À propos du livre de Élie Halévy, Œuvres complètes II. L’Ère des tyrannies. Études sur le socialisme et la guerre, éditions critique in extenso par Vincent Duclert avec la collaboration de Marie Scot, Les Belles Lettres, 2016, 762p, 25,50€)

Article paru dans L’OURS 463 , décembre 2016, p. 7.

L’ère des tyrannies rassemble les textes de la période de l’entre-deux-guerres jusqu’à sa mort, intervenue en août 1937. Halévy tente de comprendre les raisons de la naissance et de l’ascension des totalitarismes et d’esquisser des propositions pour assurer la résistance des démocraties.

Il nous le dit clairement : il ne fut jamais socialiste. Il aurait pu l’être quand il était Normalien, mais il rata de quelques années les personnalités marquantes qui passèrent par l’École et, pour lui, les engagements politiques doivent beaucoup aux influences des personnes. En fait, il avait certainement des affinités avec ces Saint-simoniens, dont il souligne l’ambiguïté entre le libéralisme et le socialisme. Il suivit avec sympathie la démarche de partis de gauche, sans être un partisan du Front populaire, dont il désapprouvait la politique économique et la complaisance vis-à-vis des communistes. En tout cas, il consacra des études pénétrantes au mouvement ouvrier et syndical, surtout pour la Grande-Bretagne. Il perçoit avec netteté l’antagonisme entre les deux tendances qui traversent le monde syndical britannique, celle des « Anciens », représentés par les Webb, de la Fabian, partisans des nationalisations à outrance, et pour qui la suppression du capitalisme n’est pas celle du salariat, puisque tous les hommes deviendraient des fonctionnaires salariés de l’État, et celle des « Modernes », du « guild socialism », incarnés par G.D.H. Cole et S. G. Hobson, qui combattent pour l’abolition du salariat, les travailleurs devant prendre en commandite la production.

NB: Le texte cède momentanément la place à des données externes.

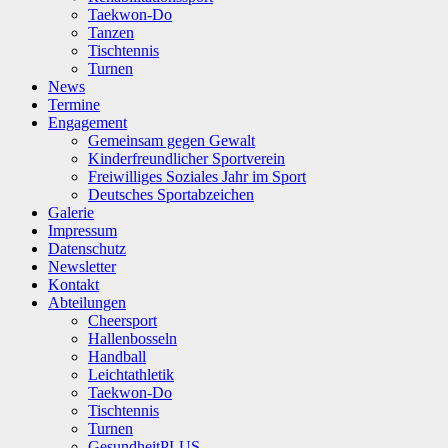
Taekwon-Do
Tanzen
Tischtennis
Turnen
News
Termine
Engagement
Gemeinsam gegen Gewalt
Kinderfreundlicher Sportverein
Freiwilliges Soziales Jahr im Sport
Deutsches Sportabzeichen
Galerie
Impressum
Datenschutz
Newsletter
Kontakt
Abteilungen
Cheersport
Hallenbosseln
Handball
Leichtathletik
Taekwon-Do
Tischtennis
Turnen
GesundheitPLUS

Grand débat, toujours ouvert, sur la nature du syndicalisme, entre contestation et participation à la gestion.

La montée des tyrannies
Mais le point fort de l’ouvrage, c’est la réflexion sur la montée des tyrannies, terme que Halévy préfère à celui de dictatures. Il faut partir de la guerre de 14. Non, ce n’est pas l’impérialisme des grandes puissan­ces qui l’a déchaînée. Au contraire, les grands groupes industriels européens avaient su dépasser leurs antagonismes et réaliser des compromis acceptables pour tous dans le partage des marchés. Halévy distingue deux causes : d’abord l’ébranlement terrible provoqué par la défaite de la Russie devant le Japon, marquant la revanche des peuples asiatiques sur l’Occident, avec une large onde de choc qui frappe la Chine, l’Iran, la Turquie ; d’autre part, l’impatience des nationalités d’Europe de l’Est à affirmer leur identité en s’émanci­pant du joug des grandes puissances. D’où son insistance à rappeler que la grande guerre fut « dès son début, une guerre pour la liberté des peuples », une « guerre des idéalismes ».
Or, le régime de guerre introduisit dans l’Europe libérale une dose de socialisme, dans la mesure où les États furent amenés, pour vaincre, à s’impliquer fortement dans la vie économique, tant au niveau de la production, que de la répartition ou de la commercialisation. Le phénomène ne pouvait s’éteindre brutalement à la fin du conflit. En Russie, ce fut la naissance du « communisme de guerre », et en Europe centrale, d’une sorte de contre-socialisme. Mais, contradiction majeure : après la guerre, les partis conservateurs demandent le renforcement de l’État avec la réduction maximale de ses fonctions économiques, alors que les partis socialistes souhaitent l’extension de l’État en même temps que l’affaiblissement de son autorité. D’où cette conciliation improbable que fut le « socialisme national ». Bien sûr, Halévy sait que communisme et fascisme n’ont pas la même nature de classe, ni les mêmes finalités. Mais, à partir d’une même suppression des libertés, le fascisme va, lui, emprunter aux thèses corporatistes un vernis social, tandis que l’échec des tentatives d’extension de la Révolution conduit la Russie à se replier sur elle-même. Fascisme et communisme vont finir par se confondre dans l’établissement de régimes totalitaires.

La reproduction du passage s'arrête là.